The country’s population has been declining since 1993. The main reasons are migration, low birth rates and high mortality. What is next for us?
After the USSR collapsed, most of the post-Soviet countries started to face a decline in their population. Moldova was no exception. The number of people in our country have been shrinking since 1993. In 2009, experts within the UN study “Green Book of the Population of the Republic of Moldova” predicted the reduction to 2,6 million people by 2050. But it turned out to be too optimistic, as this figure was reached by January 1, 2022. Thus, according to the National Bureau of Statistics, at the start of the year the preliminary number of population was 2 604 000 people.
Last year, the UN Department of Economic and Social Affairs made a projection of the world’s population by 2100, based on the natural growth/decline, fertility and migration trends. The European region is expected to have a pronounced depopulation around 20-45%, depending on the country. As regards Moldova, it has the worst forecast from UN experts among the post-Soviet countries: towards the end of the century the republic will lose half of its population.
Our country is generally on the brink of a demographic abyss. According to the Comprehensive Gender Assessment conducted by the UN team in Moldova, the country’s population will decrease to 1.7 million people by 2040. Experts expect that the demographic pyramid will be inverted. Almost half of the population will be people aged 50 and over, while one third will be the 60-plus generation. A significant gender imbalance will emerge in favor of older women.
The key factors of the decreasing number of citizens are migration, low birth rates, and high mortality rates, that can be called traditional, although the proportion of their influence varies from year to year. For example, before 2019, the decrease in population was largely influenced by net migration (it is still negative, but its volume has significantly decreased for obvious reasons), but in recent years the determining factor, according to the National Bureau of Statistics, has unfortunately been mortality. The number of deaths is increasing annually by more than 10%.
“Moldova has had a negative natural increase for several years in a row, and the absolute record was broken in 2020. This is an unprecedented situation in the country’s history, when for three years in a row the number of newborns is much lower than the number of deaths. In other words, the nation is dying,” expert Veaceslav Ionita says.
Low birth rate comes in tandem with mortality. The number of newborns decreases each year. If in 2014 a total of 40,709 babies were born in Moldova, by 2021 this figure dropped to 28,924. According to social studies, women and men would like to have up to three children. However, in practice, families prefer to have one child, and this happens at a fairly mature age. Problems with low incomes, unpaid care work, the need to combine work and family life, the limited availability of family-friendly jobs and quality public child care services play a role.
Moreover, Moldova is still among the top ten countries in Europe with the highest migration of skilled workers: about 40% of qualified specialists leave the country. Experts note that migration has a double negative effect on the country’s demography: alongside the direct loss of population, it also affects the birth rate. Families have no time to reproduce – statistics show that fewer children are born than usual during the periods of increased migration.
Migration of the working-age population and low birth rates also lead to a dramatic aging of the population.
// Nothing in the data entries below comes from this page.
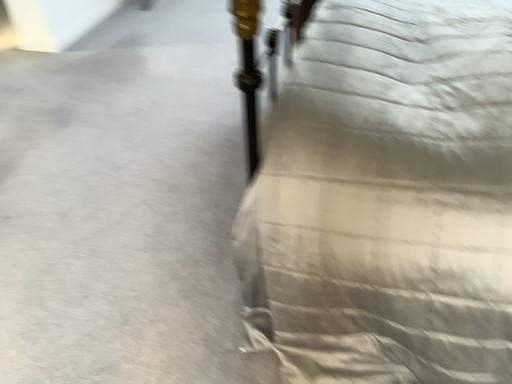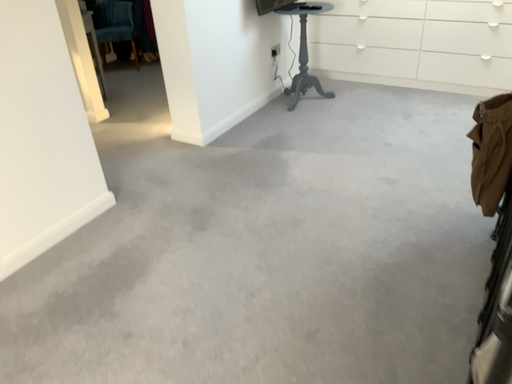 Question: Which way did the camera rotate in the video?

Choices:
 (A) rotated downward
 (B) rotated upward

Answer: (B) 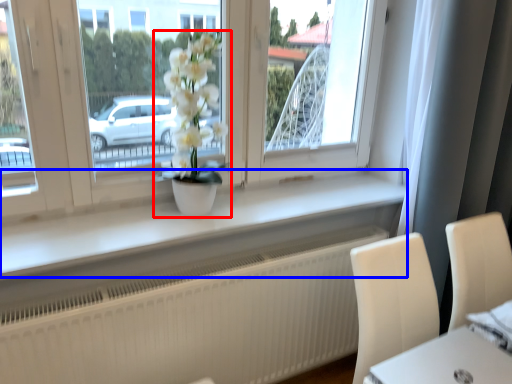 Question: Which of the following is the closest to the observer, houseplant (highlighted by a red box) or window sill (highlighted by a blue box)?

Choices:
 (A) houseplant
 (B) window sill

Answer: (B) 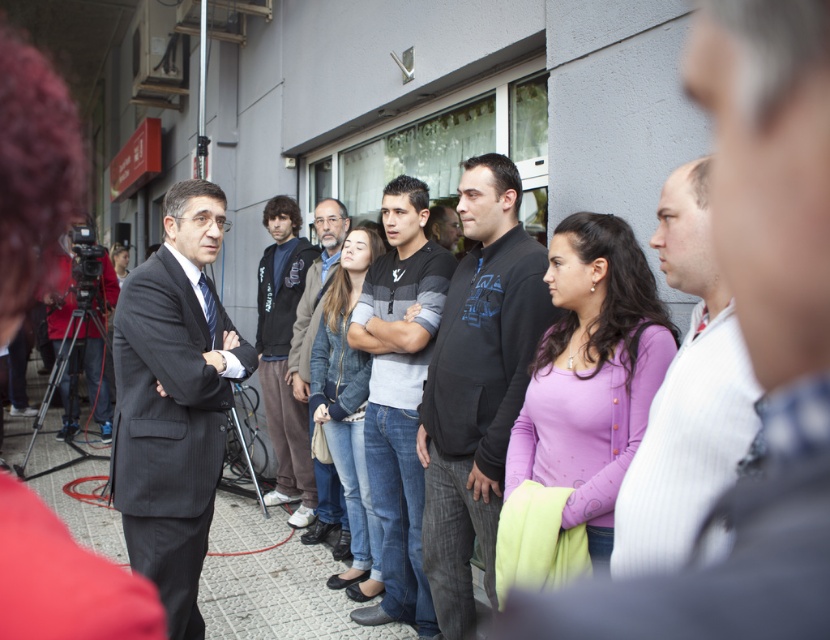 Find the location of a particular element. The width and height of the screenshot is (830, 640). dark gray pinstripe suit at center is located at coordinates (174, 401).

Is dark gray pinstripe suit at center bigger than gray striped sweater at center?

Incorrect, dark gray pinstripe suit at center is not larger than gray striped sweater at center.

Is point (166, 381) less distant than point (420, 234)?

Yes, it is in front of point (420, 234).

Image resolution: width=830 pixels, height=640 pixels. I want to click on dark gray pinstripe suit at center, so click(174, 401).

Between point (731, 282) and point (301, 396), which one is positioned behind?

The point (301, 396) is behind.

Does black shirt at center have a larger size compared to gray knit sweater at center?

Incorrect, black shirt at center is not larger than gray knit sweater at center.

Who is more distant from viewer, (809, 456) or (306, 378)?

Point (306, 378)

Where is `black shirt at center`? The image size is (830, 640). black shirt at center is located at coordinates (749, 342).

Who is positioned more to the right, dark gray sweater at center or striped shirt at center?

Positioned to the right is striped shirt at center.

Looking at this image, is dark gray sweater at center in front of striped shirt at center?

No, it is behind striped shirt at center.

Measure the distance between point [494,342] and camera.

Point [494,342] and camera are 8.87 feet apart.

Identify the location of dark gray sweater at center. [477, 385]. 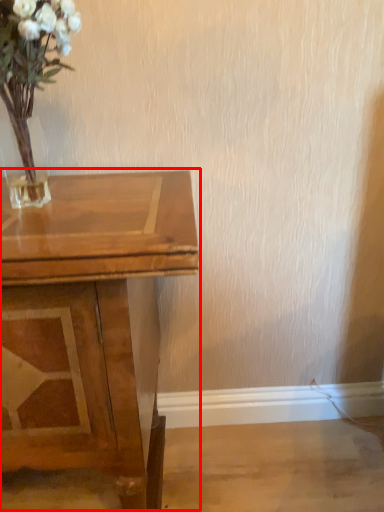 Question: From the image, what is the correct spatial relationship of table (annotated by the red box) in relation to floral arrangement?

Choices:
 (A) right
 (B) left

Answer: (B) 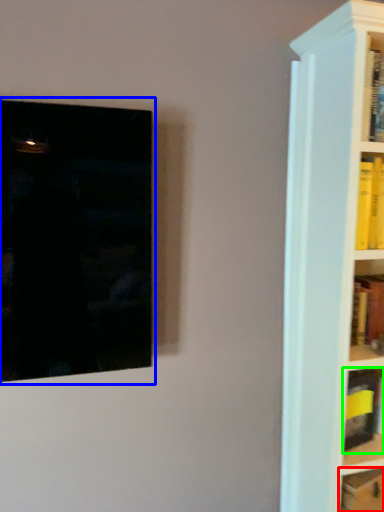 Question: Which is nearer to the book (highlighted by a red box)? picture frame (highlighted by a blue box) or book (highlighted by a green box).

Choices:
 (A) picture frame
 (B) book

Answer: (B) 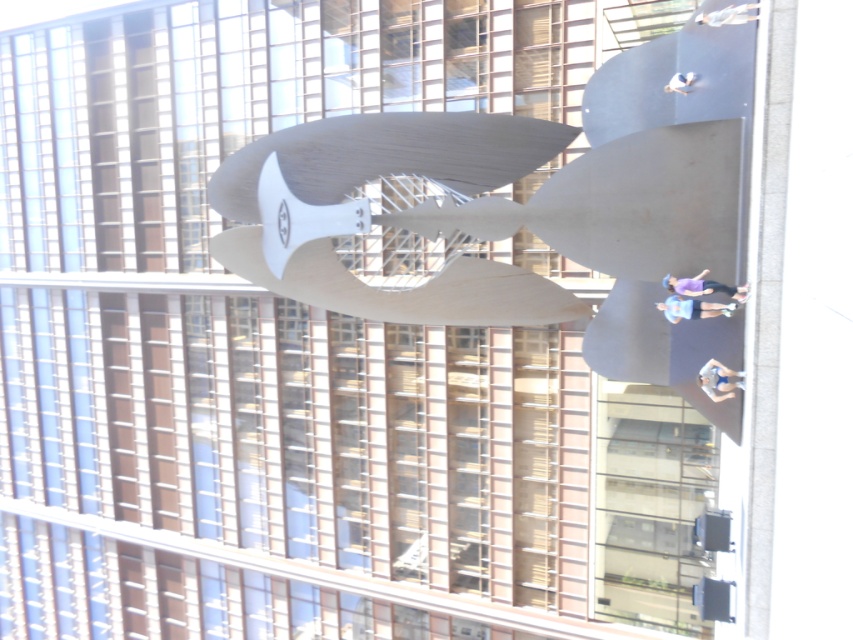 Can you confirm if light blue fabric at center is bigger than light blue fabric at upper center?

Actually, light blue fabric at center might be smaller than light blue fabric at upper center.

Does light blue fabric at center appear on the right side of light blue fabric at upper center?

Incorrect, light blue fabric at center is not on the right side of light blue fabric at upper center.

Measure the distance between light blue fabric at center and camera.

The distance of light blue fabric at center from camera is 66.30 feet.

This screenshot has width=853, height=640. Identify the location of light blue fabric at center. (692, 308).

Can you confirm if polished silver sculpture at center is wider than white matte person at center?

Yes.

Which is more to the left, polished silver sculpture at center or white matte person at center?

Positioned to the left is polished silver sculpture at center.

Between point (691, 122) and point (686, 77), which one is positioned behind?

Positioned behind is point (686, 77).

At what (x,y) coordinates should I click in order to perform the action: click on polished silver sculpture at center. Please return your answer as a coordinate pair (x, y). Looking at the image, I should click on pos(527,205).

Does point (671, 305) come in front of point (711, 387)?

That is True.

Does light blue fabric at center have a larger size compared to blue fabric shorts at lower right?

Yes.

Does point (662, 308) come in front of point (717, 364)?

No.

You are a GUI agent. You are given a task and a screenshot of the screen. Output one action in this format:
    pyautogui.click(x=<x>, y=<y>)
    Task: Click on the light blue fabric at center
    The image size is (853, 640).
    Given the screenshot: What is the action you would take?
    pyautogui.click(x=692, y=308) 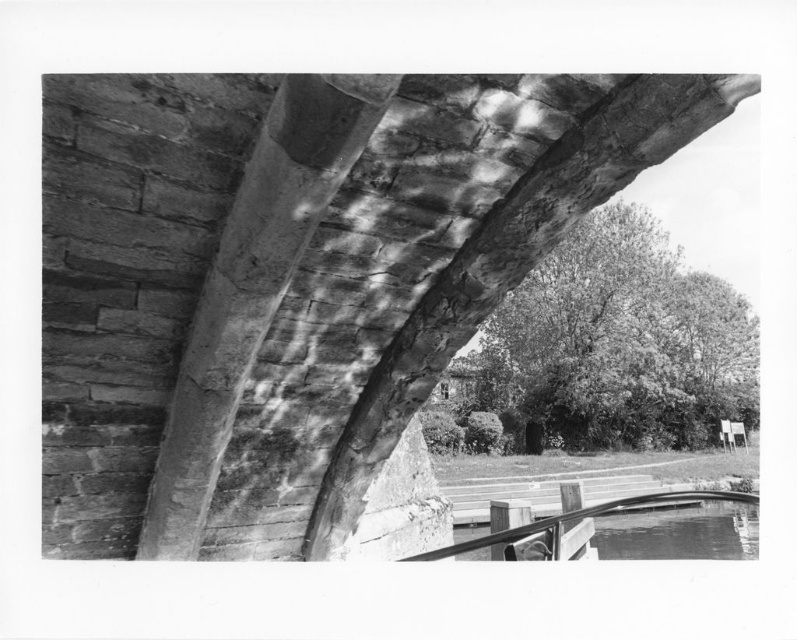 You are an architect analyzing the structural integrity of the stone bridge. Given that the stone textured bridge at upper center is wider than the rough stone beam at center, which object would you prioritize inspecting for potential weaknesses?

The rough stone beam at center would need closer inspection since it is narrower and might be more susceptible to stress compared to the wider stone textured bridge at upper center.

You are an architect examining the stone bridge structure. Based on the image, where is the stone textured bridge at upper center located in relation to the rough stone beam at center?

The stone textured bridge at upper center is located below the rough stone beam at center.

You are an architect examining the stone bridge structure. You notice the stone textured bridge at upper center and the rough stone beam at center. Which object is positioned further away from your viewpoint?

The rough stone beam at center is behind the stone textured bridge at upper center, so it is positioned further away from your viewpoint. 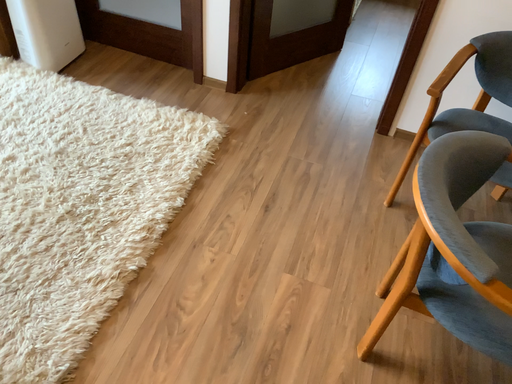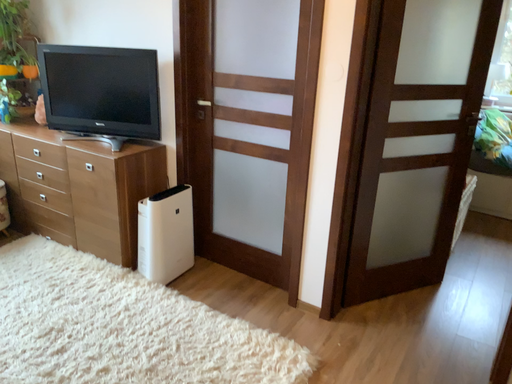 Question: Which way did the camera rotate in the video?

Choices:
 (A) rotated downward
 (B) rotated upward

Answer: (B) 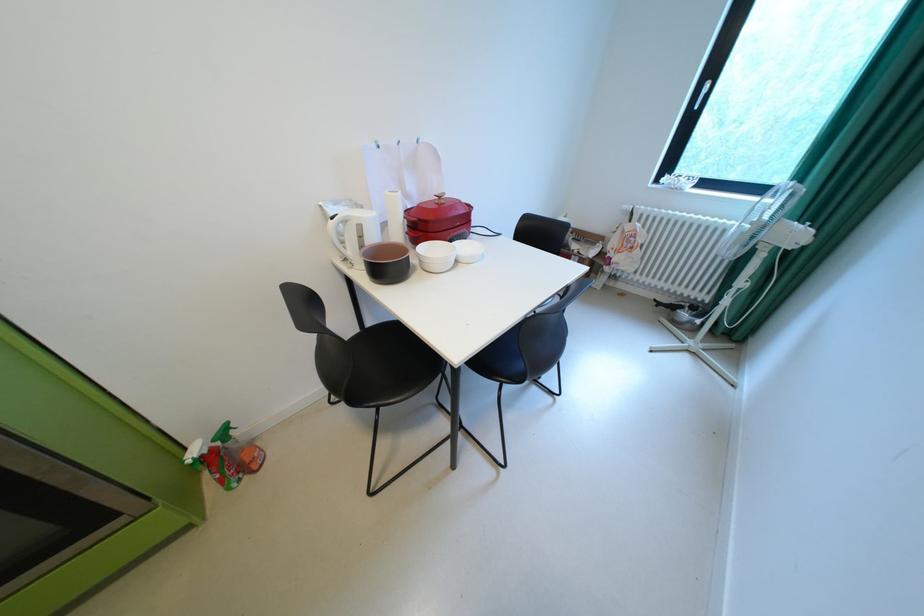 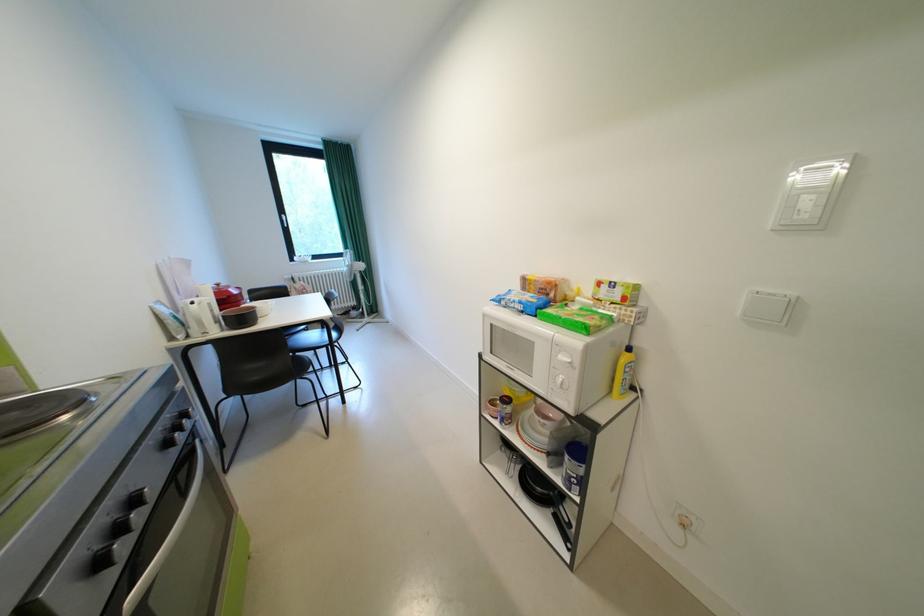 In the second image, find the point that corresponds to point (343, 219) in the first image.

(203, 304) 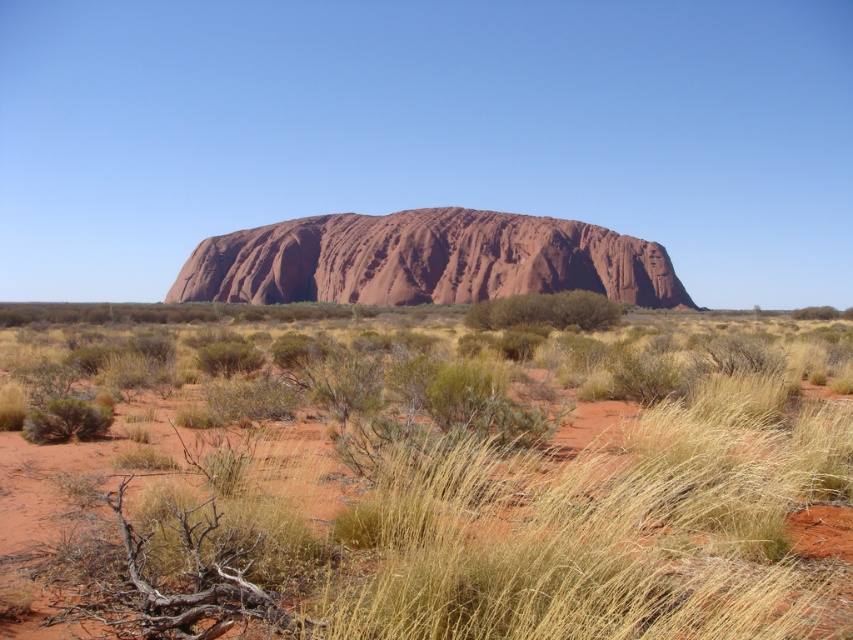 You are standing at the point closest to the desert landscape in the image. Which of the two points, point (581, 240) or point (584, 323), is farther away from you?

Point (581, 240) is behind point (584, 323), so it is farther away from you.

You are a hiker planning to cross the desert and need to identify the shortest vegetation to step on. Which one between the yellow dry grass at center and the green shrub at center should you choose?

The yellow dry grass at center is not as tall as the green shrub at center, so you should choose the yellow dry grass at center as it is shorter and easier to step on. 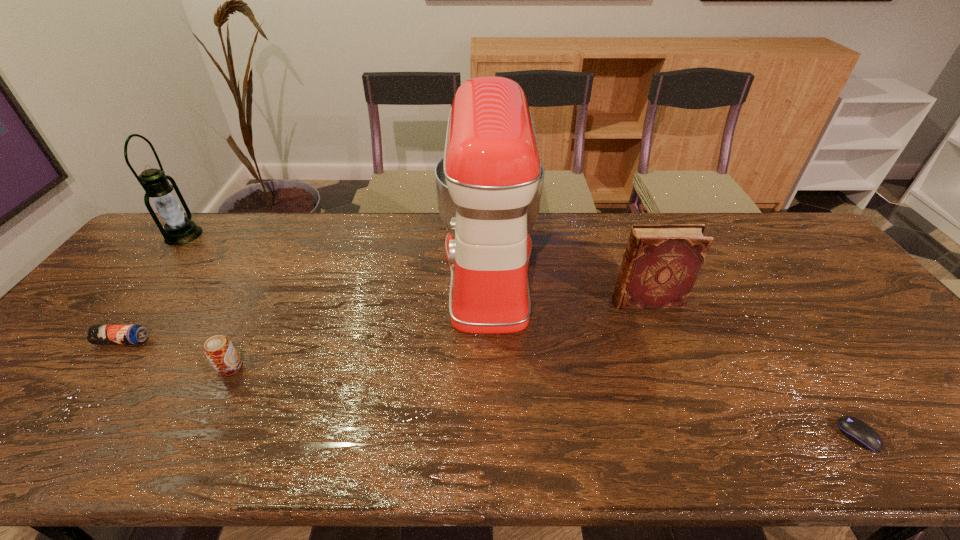 The width and height of the screenshot is (960, 540). I want to click on the nearest object, so click(856, 430).

Find the location of a particular element. The image size is (960, 540). vacant space located on the front-facing side of the mixer is located at coordinates point(332,271).

Identify the location of vacant area situated 0.140m on the front-facing side of the mixer. The height and width of the screenshot is (540, 960). (392, 271).

At what (x,y) coordinates should I click in order to perform the action: click on vacant region located on the front-facing side of the mixer. Please return your answer as a coordinate pair (x, y). Image resolution: width=960 pixels, height=540 pixels. Looking at the image, I should click on (389, 271).

This screenshot has height=540, width=960. Identify the location of free region located 0.220m on the side where the fifth shortest object emits light. (267, 235).

Find the location of a particular element. vacant space located on the spine side of the hardback book is located at coordinates (512, 301).

At what (x,y) coordinates should I click in order to perform the action: click on vacant space situated on the spine side of the hardback book. Please return your answer as a coordinate pair (x, y). This screenshot has width=960, height=540. Looking at the image, I should click on (559, 301).

Find the location of a particular element. blank space located on the spine side of the hardback book is located at coordinates (505, 301).

Find the location of a particular element. The width and height of the screenshot is (960, 540). vacant space located 0.130m on the right of the fourth tallest object is located at coordinates (296, 368).

You are a GUI agent. You are given a task and a screenshot of the screen. Output one action in this format:
    pyautogui.click(x=<x>, y=<y>)
    Task: Click on the vacant space located on the back of the farther beer can
    
    Given the screenshot: What is the action you would take?
    pyautogui.click(x=174, y=275) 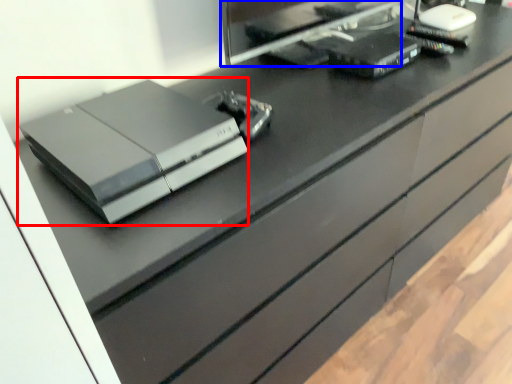 Question: Among these objects, which one is farthest to the camera, printer (highlighted by a red box) or desktop computer (highlighted by a blue box)?

Choices:
 (A) printer
 (B) desktop computer

Answer: (B) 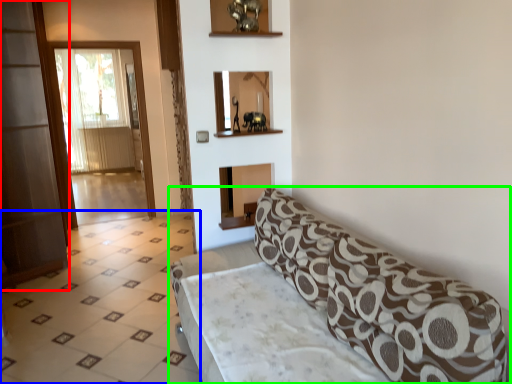 Question: Which object is positioned farthest from screen door (highlighted by a red box)? Select from tile (highlighted by a blue box) and studio couch (highlighted by a green box).

Choices:
 (A) tile
 (B) studio couch

Answer: (B) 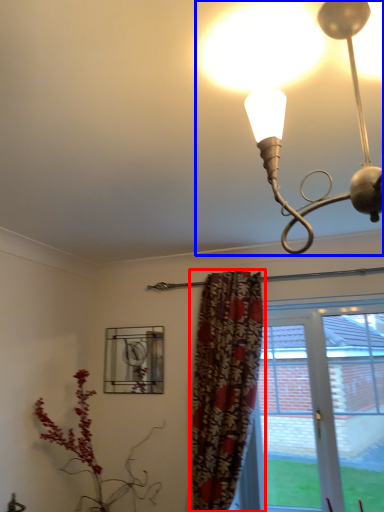 Question: Which point is closer to the camera, curtain (highlighted by a red box) or lamp (highlighted by a blue box)?

Choices:
 (A) curtain
 (B) lamp

Answer: (B) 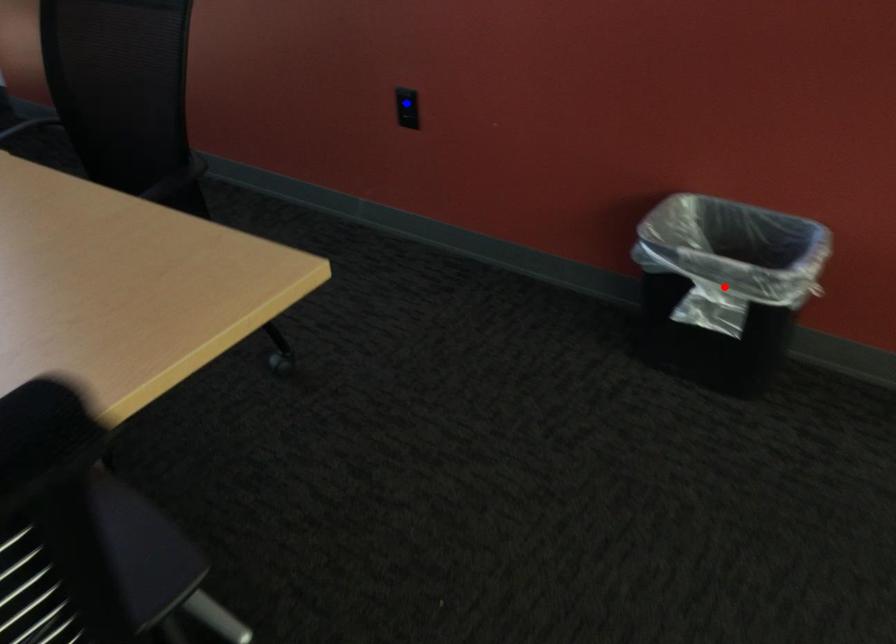 Question: Two points are marked on the image. Which point is closer to the camera?

Choices:
 (A) Blue point is closer.
 (B) Red point is closer.

Answer: (B) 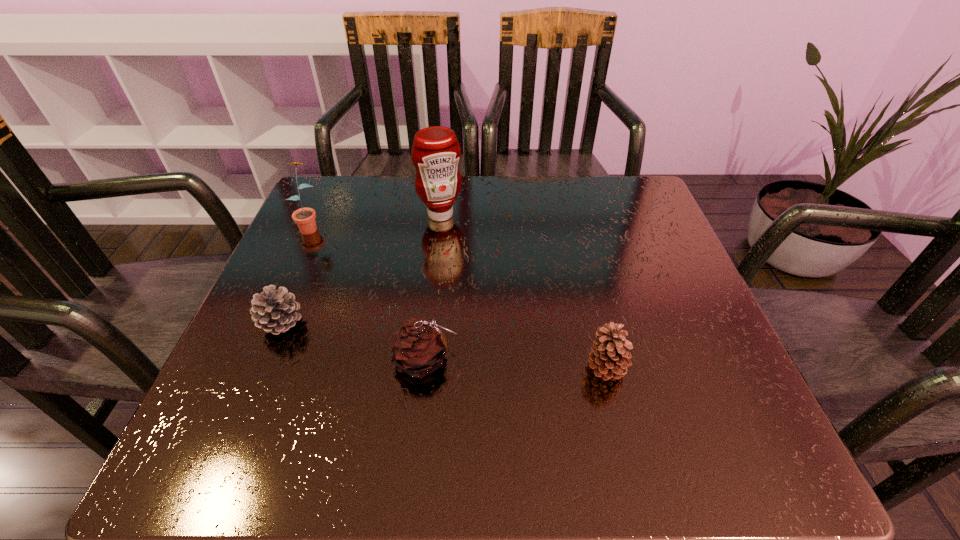 Where is `vacant area situated 0.100m on the back of the leftmost pinecone`? This screenshot has width=960, height=540. vacant area situated 0.100m on the back of the leftmost pinecone is located at coordinates (302, 272).

Identify the location of condiment positioned at the far edge. The height and width of the screenshot is (540, 960). (436, 152).

Identify the location of sunflower situated at the far edge. (305, 217).

Where is `sunflower situated at the left edge`? The height and width of the screenshot is (540, 960). sunflower situated at the left edge is located at coordinates pos(305,217).

Where is `pinecone at the left edge`? The image size is (960, 540). pinecone at the left edge is located at coordinates (273, 310).

Where is `object that is at the far left corner`? This screenshot has width=960, height=540. object that is at the far left corner is located at coordinates (305, 217).

In the image, there is a desktop. At what (x,y) coordinates should I click in order to perform the action: click on vacant space at the far edge. Please return your answer as a coordinate pair (x, y). This screenshot has width=960, height=540. Looking at the image, I should click on (489, 191).

At what (x,y) coordinates should I click in order to perform the action: click on vacant region at the near edge of the desktop. Please return your answer as a coordinate pair (x, y). This screenshot has height=540, width=960. Looking at the image, I should click on (470, 433).

This screenshot has width=960, height=540. Identify the location of vacant area at the left edge of the desktop. (221, 387).

Locate an element on the screen. This screenshot has height=540, width=960. free space at the right edge of the desktop is located at coordinates (664, 349). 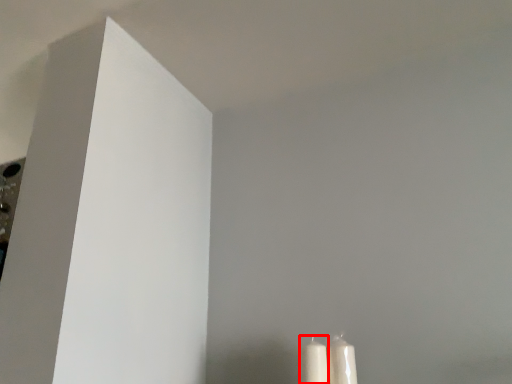 Question: Observing the image, what is the correct spatial positioning of candle (annotated by the red box) in reference to candle?

Choices:
 (A) left
 (B) right

Answer: (A)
It is an alarming sign that among young people and mature age groups the lowest percentage of the population is registered in the 20-24 age group (only 5%) – a direct consequence of the low birth rate in the 1990s and the outflow of young people to study in other countries. Today, as of January 1, 2022, the largest proportion among the permanent residents of the country are the age groups of 35-39 years (8.1%) and 30-34 years (7.9%). However, in 20-30 years they will turn into the large category of 50-60-plus. Given the annual downward trend in birth rates, as well as the ongoing migration outflow of young and middle-aged people, the problem of the population aging will reach its peak before 2050.
Many countries have aging populations, but most of them are developed and have a channel to replenish the workforce through migrants. Moldova has no such channel. Demographic changes will lead to significant economic and social implications that will affect the labor market, goods and services, social protection, health care, and the pension system. The country will face a decrease in labor productivity and aggregate savings and, as a result, a slowdown in investment, demand and economic growth.
The authorities are making attempts to rectify the situation. Back in 2011, the National Strategic Program for Demographic Security of the Republic of Moldova for 2011-2025 was approved, but the results of the work are not visible. Obviously, we should not wait until the situation finally deteriorates. A careful review of existing programs is needed and a truly effective set of measures should be developed – at least to retain young people and stimulate the birth rate. The time is right to make a powerful breakthrough and bring demographic policy to the forefront.